De celles auxquelles rien ne pourrait s’opposer. Dès le début des années 60, il se lance sur les planches dans un Liban qui découvrait amusé l’art de la satire et de l’ironie. On pouvait se moquer de tout alors on allait voir ! Comme de bien entendu, les mœurs politiques occupant toute la scène, il fallait alors bien en face un miroir grossissant. Le théâtre populaire avait trouvé sa place avec des spectateurs ravis et complices. Entre Chouchou et les Dix Heures, Samy Khayat fonde sa troupe et s’insère à merveille dans la case « je me moque, gentiment, mais je me moque ». Eh oui ! un siphon, fond, fond, Les marrants shows, et en 1971, son spectacle Salam… use qui détonne. Il sera one-man-show bien sûr, mais donnera sa place à chacun des membres de sa troupe talentueuse qui le suivra longtemps entouré de André Bekhazi, Nayla Béchara, Leila Haddad et Hovig Khochafian, Samy a déjà son public. Aussi fidèle qu’il le sera lui-même avec des spectacles qui s’enchaineront bon an mal an, en dépit de tout, sous les bombes et malgré tout comme une mission de dernière heure : faire rire les petits et les grands. En 1972, Chambre des Futés, en 1974 Gaz Gazna et enfin Fia Mafia en 1975 comme des titres qui résonnent encore aujourd’hui avec tellement de justesse qu’on serait tenté de croire qu’ils étaient prémonitoires.
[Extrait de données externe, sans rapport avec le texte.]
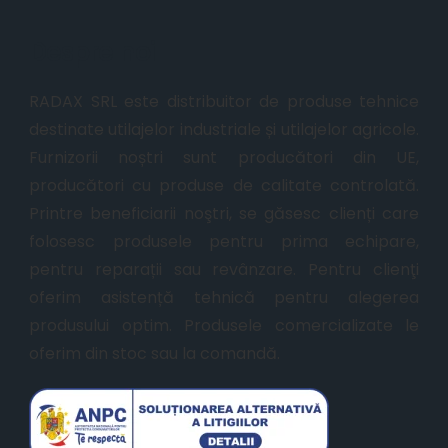
Despre noi
RADAX SRL este distribuitor de produse tehnice
destinate utilajelor industriale și utilajelor agricole.
Furnizorii noștri sunt producători din UE,
producători cu produse de calitate controlată.
Printre beneficiarii noştri, se găsesc clienți care
folosesc produsele pentru prima echipare,
pentru reparații sau revânzare. Pentru clienţi
oferim asistență tehnică pentru alegerea
produsului optim. Produsele comercializate le
oferim din stoc sau la comandă.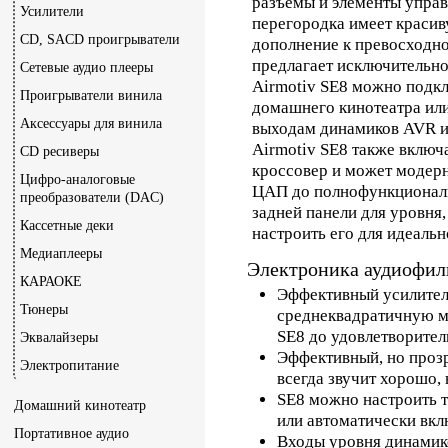
разъёмы и элементы управ
Усилители
перегородка имеет краси
CD, SACD проигрыватели
дополнение к превосходно
предлагает исключительно
Сетевые аудио плееры
Airmotiv SE8 можно подк
Проигрыватели винила
домашнего кинотеатра ил
Аксессуары для винила
выходам динамиков AVR и
Airmotiv SE8 также включ
CD ресиверы
кроссовер и может модер
Цифро-аналоговые
ЦАП до полнофункциональ
преобразователи (DAC)
задней панели для уровня
Кассетные деки
настроить его для идеаль
Медиаплееры
Электроника аудиофиль
КАРАОКЕ
Эффективный усилитель
Тюнеры
среднеквадратичную м
SE8 до удовлетворите
Эквалайзеры
Эффективный, но прозр
Электропитание
всегда звучит хорошо,
SE8 можно настроить т
Домашний кинотеатр
или автоматически вкл
Портативное аудио
Входы уровня динамико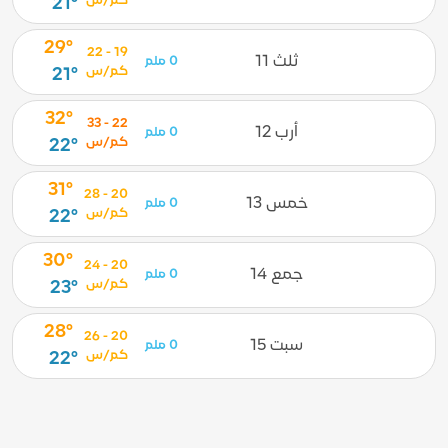
كم/س
21°
29°
19 - 22
ثلث 11
0 ملم
كم/س
21°
32°
22 - 33
أرب 12
0 ملم
كم/س
22°
31°
20 - 28
خمس 13
0 ملم
كم/س
22°
30°
20 - 24
جمع 14
0 ملم
كم/س
23°
28°
20 - 26
سبت 15
0 ملم
كم/س
22°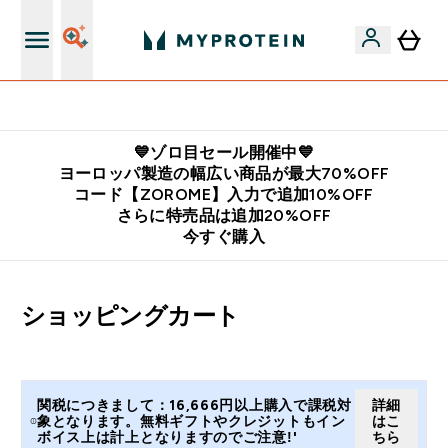
公式LINE追加で最新お得情報をゲット
💙ゾロ目セール開催中💙
ヨーロッパ製造の幅広い商品が最大70%OFF
コード【ZOROME】入力で追加10%OFF
さらに特売品は追加20%OFF
今すぐ購入
ショッピングカート
関税につきまして：16,666円以上購入で課税対
詳細
象となります。無料ギフトやクレジットもイン
はこ
ボイス上は計上となりますのでご注意!'
ちら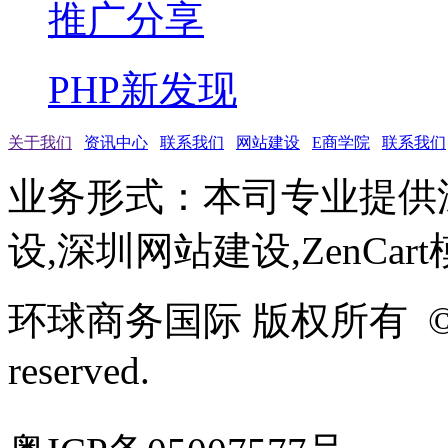
推广分享
PHP新发现
关于我们
资讯中心
联系我们
网站建设
E商学院
联系我们
业务形式：本司专业提供
设,深圳网站建设,ZenCar
环球商务国际 版权所有 ©2005-
reserved.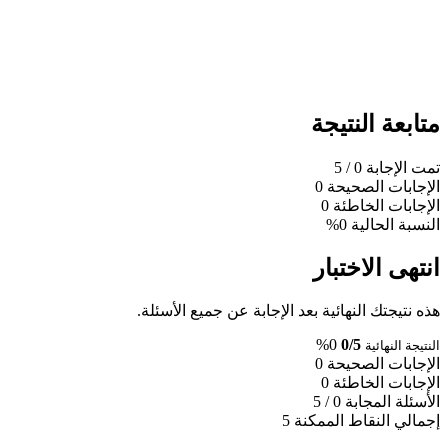
متابعة النتيجة
تمت الإجابة
0
/ 5
الإجابات الصحيحة
0
الإجابات الخاطئة
0
النسبة الحالية
0%
انتهى الاختبار
هذه نتيجتك النهائية بعد الإجابة عن جميع الأسئلة.
0%
0/5
النتيجة النهائية
الإجابات الصحيحة
0
الإجابات الخاطئة
0
الأسئلة المجابة
0 / 5
إجمالي النقاط الممكنة
5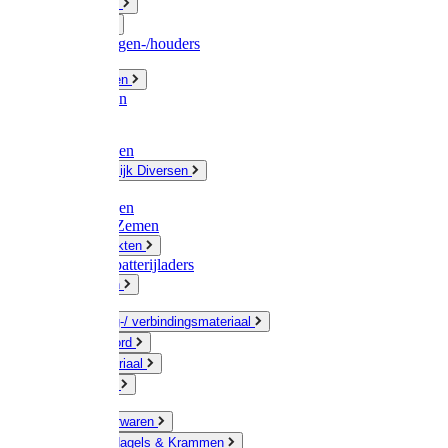
Fittingwerk
Gardena
Slangenwagen-/houders
Olie / Vetten
Chemicalien
Verven
Plasticzakken
Huishoudelijk Diversen
Matten
Zaksluitingen
Sponzen / Zemen
Zeepprodukten
Batterij & batterijladers
Zaklampen
Verpakking-/ verbindingsmateriaal
Touw / Koord
Afdekmateriaal
Staalkabel
Kleine ijzerwaren
Spijkers, Nagels & Krammen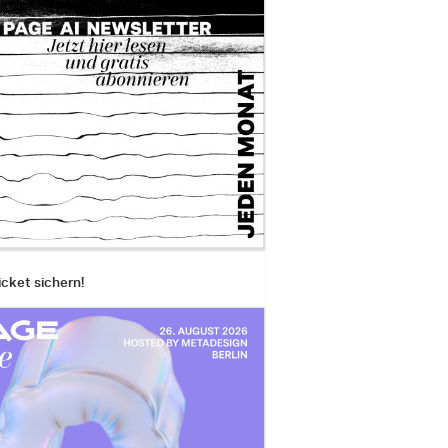
icket sichern!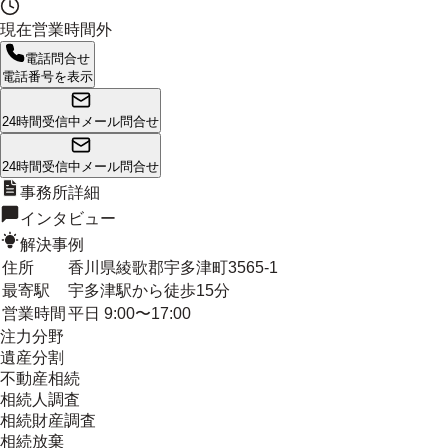
現在営業時間外
電話問合せ
電話番号を表示
24時間受信中
メール問合せ
24時間受信中
メール問合せ
事務所詳細
インタビュー
解決事例
住所
香川県綾歌郡宇多津町3565-1
最寄駅
宇多津駅から徒歩15分
営業時間
平日 9:00〜17:00
注力分野
遺産分割
不動産相続
相続人調査
相続財産調査
相続放棄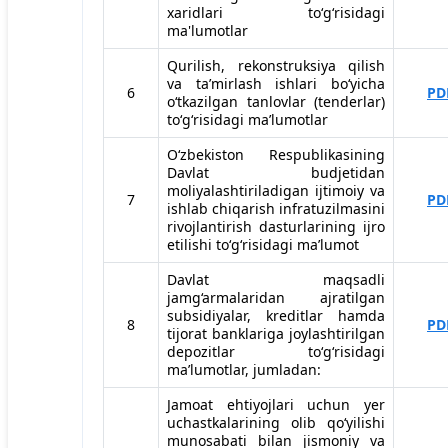
xaridlari to‘g‘risidagi
ma'lumotlar
Qurilish, rekonstruksiya qilish
va taʼmirlash ishlari bo‘yicha
6
PD
o‘tkazilgan tanlovlar (tenderlar)
to‘g‘risidagi maʼlumotlar
O‘zbekiston Respublikasining
Davlat budjetidan
moliyalashtiriladigan ijtimoiy va
7
PD
ishlab chiqarish infratuzilmasini
rivojlantirish dasturlarining ijro
etilishi to‘g‘risidagi maʼlumot
Davlat maqsadli
jamg‘armalaridan ajratilgan
subsidiyalar, kreditlar hamda
8
PD
tijorat banklariga joylashtirilgan
depozitlar to‘g‘risidagi
maʼlumotlar, jumladan:
Jamoat ehtiyojlari uchun yer
uchastkalarining olib qo‘yilishi
munosabati bilan jismoniy va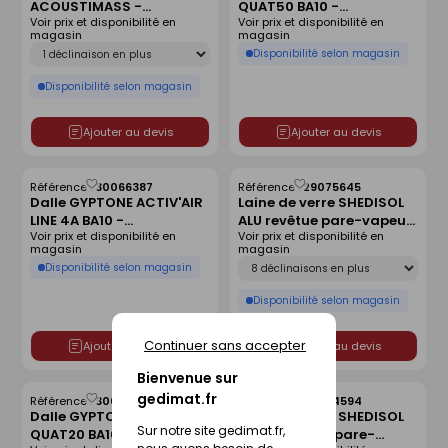
ACOUSTIMASS -
QUAT50 BA10 -
liste
liste
Voir prix et disponibilité en
Voir prix et disponibilité en
1200x600x80mm
600X600mm
magasin
magasin
Déclinaison
Disponibilité selon magasin
Disponibilité selon magasin
Ajouter au devis
Ajouter au devis
Référence :
30066387
Référence :
29075645
Enregistrer
Enregistrer
Dalle GYPTONE ACTIV'AIR
Laine de verre SHEDISOL
comme
comme
LINE 4A BA10 -
ALU revêtue pare-vapeur
liste
liste
Voir prix et disponibilité en
Voir prix et disponibilité en
600X600mm
kraft- 1,50x1m Ep.80mm -
magasin
magasin
R=2,25m².K/W.
Déclinaison
Disponibilité selon magasin
Disponibilité selon magasin
Continuer sans accepter
Ajouter au devis
Ajouter au devis
Bienvenue sur
gedimat.fr
Référence :
30066390
Référence :
29074594
Enregistrer
Enregistrer
Dalle GYPTONE ACTIV'AIR
Laine de verre SHEDISOL
comme
comme
Sur notre site gedimat.fr,
QUAT20 BA10 -
PERLE revêtue pare-
liste
liste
Car Samy Khayat aura réussi dans un parcours ininterrompu et sans fautes à drainer toutes sortes de public, toutes sortes de catégories d’âge, maniant les jeux de mots et les parodies, les imitations et les chansons, les calembours et les gags. Chansonnier, acteur, parolier, metteur en scène, mais surtout récepteur des problèmes de l’heure sans oublier les travers de notre bonne vieille société libanaise, Samy nous faisait rire tout le temps, de nous-mêmes bien sûr, de ce bon Liban qu’il pinçait avec une tendresse infinie, mais aussi de ceux assis sur leurs fauteuils de velours avec la ferme intention d’y rester toujours. Infatigable et surtout tellement présent que c’en était presque rassurant, Samy ne s’est jamais arrêté. Marié à Nayla Béchara, père de deux enfants, on pourrait presque dire qu’il s’était fixé comme mission de se tenir aux côtés du peuple libanais, quelles que soient les circonstances, juste pour lui tenir les mains et bien sûr le chatouiller jusqu’à ce qu’il oublie ses peines. Dès janvier 1977, il présentera Pax Ba’a avec Fouad Aouad, Pierre Chamassian, Camille Saadé, Dolly Saadé, Nayla Khayat et Elie Wehbé et mettra un point d’honneur à ne jamais rester loin d’un public soumis aux pires horreurs d’une guerre sans fin. On se souviendra de Super-choir, de Yes for Elias, de Abou-Clips, de Baabda Boum de Finito qui, entre deux rounds, remplissaient les salles. La paix revenue, on continue bien sûr avec une énergie qui ne tarit jamais. Balavision, Clip Sandwich, Star Epidemy, Min Deryen… Hoppalissa, on est déjà à soixante spectacles et on a juste envie de les citer tous tant chacun évoque une période de notre vie à nous aussi. Inimitable et infatigable, Samy Khayat sera toujours Samy Khayat, un mot dans la manche, un spectacle dans le chapeau, des yeux malicieux et certainement encore tellement de cordes à son arc. Des cours de théâtre, des one-man-shows, un livre, pourquoi pas ? Connais-moi toi-même, et d’autres livres qui vont suivre, la Médaille de l’ordre français des Arts et des Lettres en 2020 et, jusqu’à la fin cette envie si attendrissante de rire et de faire rire dans un quotidien de plus en plus sombre. Mais on ne finira pas avec cette triste nouvelle. Tu nous as fait rire pratiquement toute notre vie alors on va te dire merci. Et pour une fois avec toi le dernier mot sera pour nous. Merci.